Start of INFORMATION SHOWN

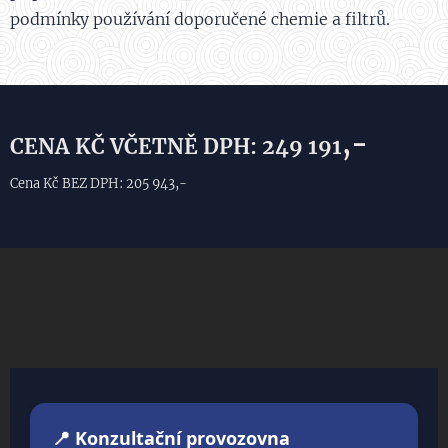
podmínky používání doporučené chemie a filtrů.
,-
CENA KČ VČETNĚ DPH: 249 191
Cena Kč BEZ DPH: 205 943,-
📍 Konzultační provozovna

End of INFORMATION SHOWN
Start of INFORMATION SHOWN

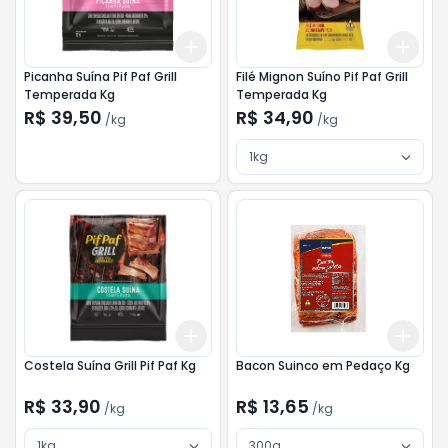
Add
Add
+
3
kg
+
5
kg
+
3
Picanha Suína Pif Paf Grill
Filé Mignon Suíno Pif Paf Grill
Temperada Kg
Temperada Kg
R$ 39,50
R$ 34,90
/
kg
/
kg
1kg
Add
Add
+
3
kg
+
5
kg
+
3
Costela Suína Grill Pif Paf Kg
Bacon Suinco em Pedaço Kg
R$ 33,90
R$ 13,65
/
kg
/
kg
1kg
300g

End of INFORMATION SHOWN
Start of INFORMATION SHOWN

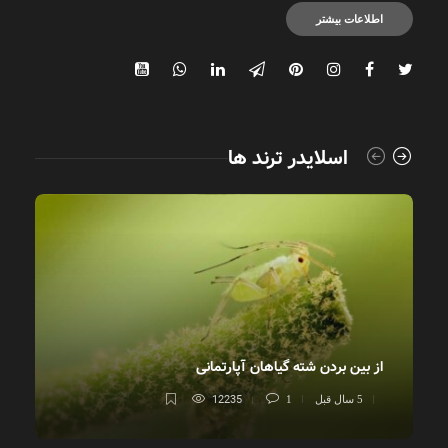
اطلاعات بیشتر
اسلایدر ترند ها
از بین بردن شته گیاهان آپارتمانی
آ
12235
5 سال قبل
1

End of INFORMATION SHOWN

Every line above that holds the word "Suína" is to be found and copied.

_RESPONSE TO THIS EXERCISE_.
Picanha Suína Pif Paf Grill
Costela Suína Grill Pif Paf Kg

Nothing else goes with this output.